Squamous cell carcinoma of cervix is one of the most common gynaecological malignancies.[1] Carcinoma of cervix can involve the uterine corpus by direct extension or through parametrium by lymphatic invasion to the uterine wall.[12] However, upward extension in a superficial spreading manner replacing the surface epithelium and not invading the underlying endometrial stroma/myometrium is extremely rare and to the best of our knowledge, less than 30 cases have been reported in literature so far.[1] Although initial studies cited the role of radiation in pathogenesis; more recent studies have found the same cell clone in the tissue from cervix as in the endometrium suggesting that these tumors spread from the cervix per se.[1] Our case had no previous history of radiation exposure and we could demonstrate physical continuity of cephalic spread the tumor, hence we favour the latter view. Most of the reported cases of SSSCC present with postmenopausal bleeding.[12] However, only one case has presented with hematometra before ours.[13] MRI findings can be misleading and can be misinterpreted as endometrial carcinoma especially if the cervical component is small.[4] The histological diagnosis of the primary cervical component has ranged from squamous cell carcinoma in situ, microinvasive squamous cell carcinoma, invasive squamous cell carcinoma to adenosquamous carcinoma.[1256] Although in most cases, the spread is restricted to endometrium, four cases of spread to fallopian tube as well as ovaries in addition to endometrium have been reported.[1] Moreover, the pattern of spread within the endometrium has been either in situ alone like in our case or with an invasive component as well.[16] We feel the latter cases must be excluded as they may represent extension to uterine corpus by direct extension or through parametrium.

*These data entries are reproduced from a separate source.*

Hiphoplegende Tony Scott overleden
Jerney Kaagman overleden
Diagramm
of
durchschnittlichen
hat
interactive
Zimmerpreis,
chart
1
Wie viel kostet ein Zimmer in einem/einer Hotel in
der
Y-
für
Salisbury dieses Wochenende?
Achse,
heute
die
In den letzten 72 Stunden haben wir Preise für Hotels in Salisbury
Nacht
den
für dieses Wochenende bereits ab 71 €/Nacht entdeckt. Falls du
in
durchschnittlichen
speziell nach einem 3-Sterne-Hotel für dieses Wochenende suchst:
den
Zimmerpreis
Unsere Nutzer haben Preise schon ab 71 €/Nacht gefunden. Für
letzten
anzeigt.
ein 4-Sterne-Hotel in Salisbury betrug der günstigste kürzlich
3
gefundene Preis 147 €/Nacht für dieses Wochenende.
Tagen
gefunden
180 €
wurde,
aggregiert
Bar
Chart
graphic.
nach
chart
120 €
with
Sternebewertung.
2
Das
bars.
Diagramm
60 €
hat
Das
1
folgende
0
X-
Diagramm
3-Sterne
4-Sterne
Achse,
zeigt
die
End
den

Since this pattern is unusual, the prognostic significance and management guidelines are lacking.[12] Most of the reported cases have presented in an early stage of disease probably due to early endometrial involvement.[12] Moreover, these cases did not seem to do any differently from the stage matched cases. International Federation of Gynecology and Obstetrics (FIGO) system of staging has also ignored this unusual mode of spread of carcinoma cervix.[127] Our patient was also treated in the usual manner and did not show any recurrence 6 months after therapy. We hypothesize that this phenomenon is akin to Paget's disease of nipple and hence no change in staging is recommended. Further studies on a larger scale are essential to elaborate more on the prognostic significance as well as management guidelines.